## THE TASK
Nothing but the records, copied exactly and stripped of pictures, should be in the answer.

## DATASET ENTRIES
········

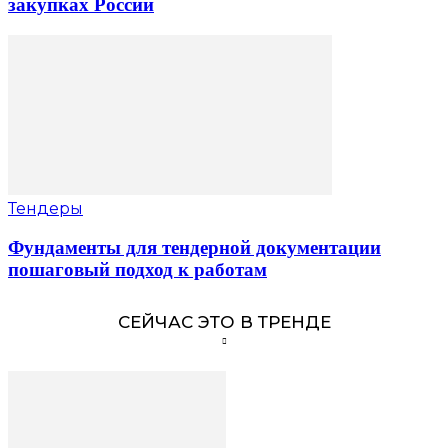
закупках России
Тендеры
Фундаменты для тендерной документации
пошаговый подход к работам
СЕЙЧАС ЭТО В ТРЕНДЕ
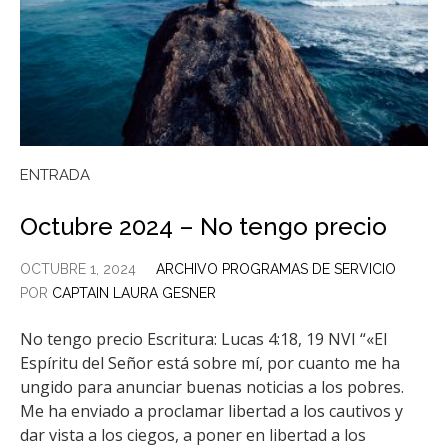
ENTRADA
Octubre 2024 – No tengo precio
OCTUBRE 1, 2024
ARCHIVO PROGRAMAS DE SERVICIO
POR
CAPTAIN LAURA GESNER
No tengo precio Escritura: Lucas 4:18, 19 NVI “«El
Espíritu del Señor está sobre mí, por cuanto me ha
ungido para anunciar buenas noticias a los pobres.
Me ha enviado a proclamar libertad a los cautivos y
dar vista a los ciegos, a poner en libertad a los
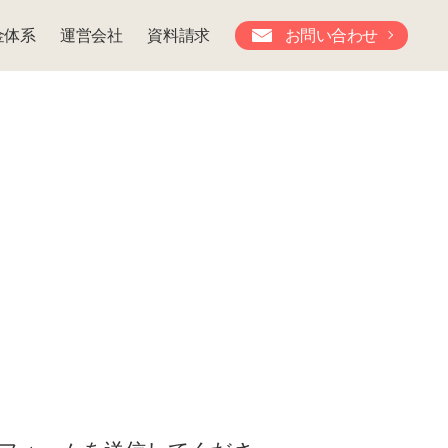
金体系
運営会社
資料請求
お問い合わせ
。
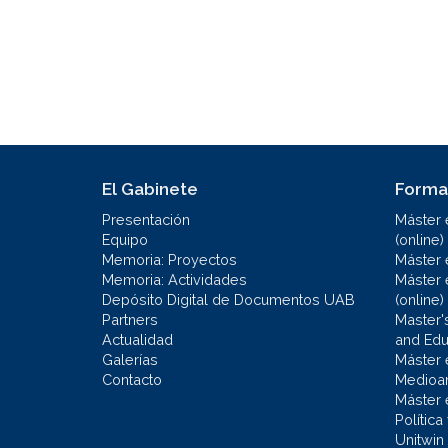
El Gabinete
Forma
Presentación
Máster 
Equipo
(online)
Memoria: Proyectos
Máster 
Memoria: Actividades
Máster 
Depósito Digital de Documentos UAB
(online)
Partners
Master'
Actualidad
and Educ
Galerías
Máster 
Contacto
Medioa
Máster 
Política
Unitwin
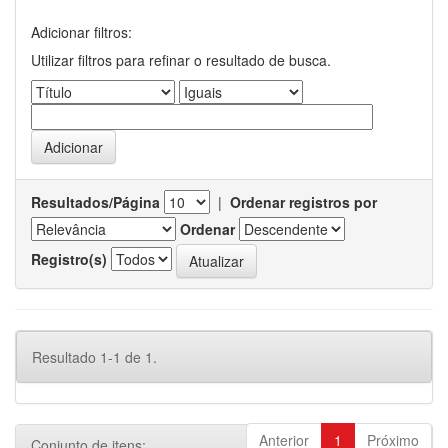
Adicionar filtros:
Utilizar filtros para refinar o resultado de busca.
Resultados/Página
|
Ordenar registros por
Ordenar
Registro(s)
Resultado 1-1 de 1.
Anterior
1
Próximo
Conjunto de itens:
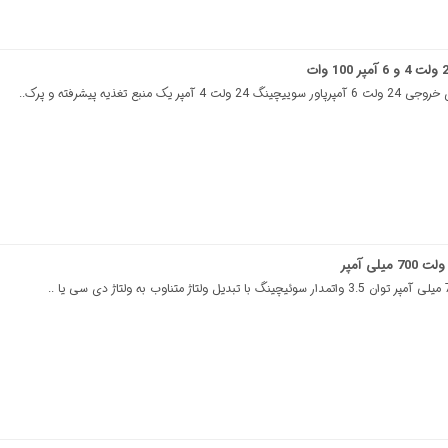
 منبع تغذیه پیشرفته و پرک..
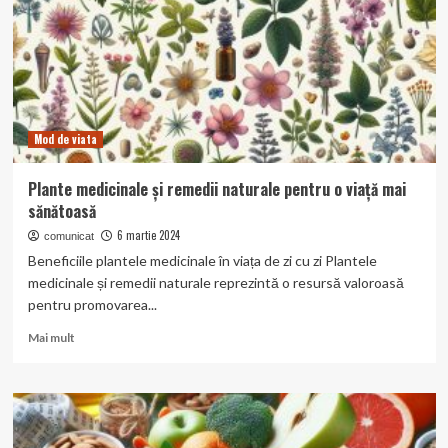
clară
și
o
inimă
puternică
Mod de viata
Plante medicinale și remedii naturale pentru o viață mai
sănătoasă
6 martie 2024
comunicat
Beneficiile plantele medicinale în viața de zi cu zi Plantele
medicinale și remedii naturale reprezintă o resursă valoroasă
pentru promovarea...
Read
Mai mult
more
about
Plante
medicinale
și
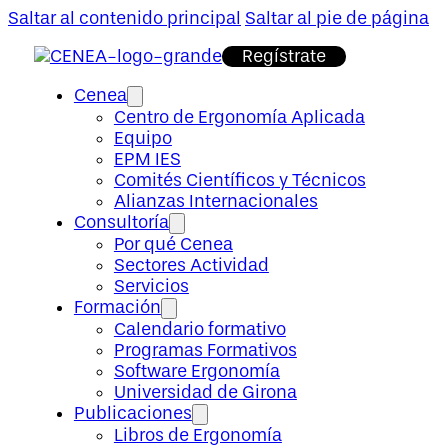
Saltar al contenido principal
Saltar al pie de página
Regístrate
Cenea
Centro de Ergonomía Aplicada
Equipo
EPM IES
Comités Científicos y Técnicos
Alianzas Internacionales
Consultoría
Por qué Cenea
Sectores Actividad
Servicios
Formación
Calendario formativo
Programas Formativos
Software Ergonomía
Universidad de Girona
Publicaciones
Libros de Ergonomía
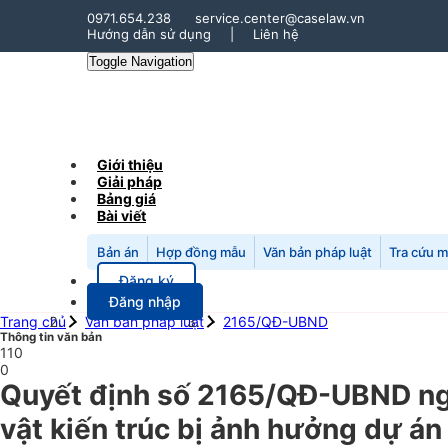
0971.654.238
service.center@caselaw.vn
Hướng dẫn sử dụng
|
Liên hệ
Toggle Navigation
Giới thiệu
Giải pháp
Bảng giá
Bài viết
Bản án
Hợp đồng mẫu
Văn bản pháp luật
Tra cứu 
Đăng ký
Đăng nhập
Trang chủ
Văn bản pháp luật
2165/QĐ-UBND
Thông tin văn bản
110
0
Quyết định số 2165/QĐ-UBND ngà
vật kiến trúc bị ảnh hưởng dự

········

## FINISHED EXERCISE
закупках России
Тендеры
Фундаменты для тендерной документации
пошаговый подход к работам
СЕЙЧАС ЭТО В ТРЕНДЕ
ENTRADA
Octubre 2024 – No tengo precio
OCTUBRE 1, 2024
ARCHIVO PROGRAMAS DE SERVICIO
POR
CAPTAIN LAURA GESNER
No tengo precio Escritura: Lucas 4:18, 19 NVI “«El
Espíritu del Señor está sobre mí, por cuanto me ha
ungido para anunciar buenas noticias a los pobres.
Me ha enviado a proclamar libertad a los cautivos y
dar vista a los ciegos, a poner en libertad a los
金体系
運営会社
資料請求
お問い合わせ
。
El Gabinete
Forma
Presentación
Máster 
Equipo
(online)
Memoria: Proyectos
Máster 
Memoria: Actividades
Máster 
Depósito Digital de Documentos UAB
(online)
Partners
Master'
Actualidad
and Educ
Galerías
Máster 
Contacto
Medioa
Máster 
Política
Unitwin
Adicionar filtros:
Utilizar filtros para refinar o resultado de busca.
Resultados/Página
|
Ordenar registros por
Ordenar
Registro(s)
Resultado 1-1 de 1.
Anterior
1
Próximo
Conjunto de itens:
 منبع تغذیه پیشرفته و پرک..
clară
și
o
inimă
puternică
Mod de viata
Plante medicinale și remedii naturale pentru o viață mai
sănătoasă
6 martie 2024
comunicat
Beneficiile plantele medicinale în viața de zi cu zi Plantele
medicinale și remedii naturale reprezintă o resursă valoroasă
pentru promovarea...
Read
Mai mult
more
about
Plante
medicinale
și
Saltar al contenido principal
Saltar al pie de página
Regístrate
Cenea
Centro de Ergonomía Aplicada
Equipo
EPM IES
Comités Científicos y Técnicos
Alianzas Internacionales
Consultoría
Por qué Cenea
Sectores Actividad
Servicios
Formación
Calendario formativo
Programas Formativos
Software Ergonomía
Universidad de Girona
Publicaciones
Libros de Ergonomía
0971.654.238
service.center@caselaw.vn
Hướng dẫn sử dụng
|
Liên hệ
Toggle Navigation
Giới thiệu
Giải pháp
Bảng giá
Bài viết
Bản án
Hợp đồng mẫu
Văn bản pháp luật
Tra cứu 
Đăng ký
Đăng nhập
Trang chủ
Văn bản pháp luật
2165/QĐ-UBND
Thông tin văn bản
110
0
Quyết định số 2165/QĐ-UBND ngà
vật kiến trúc bị ảnh hưởng dự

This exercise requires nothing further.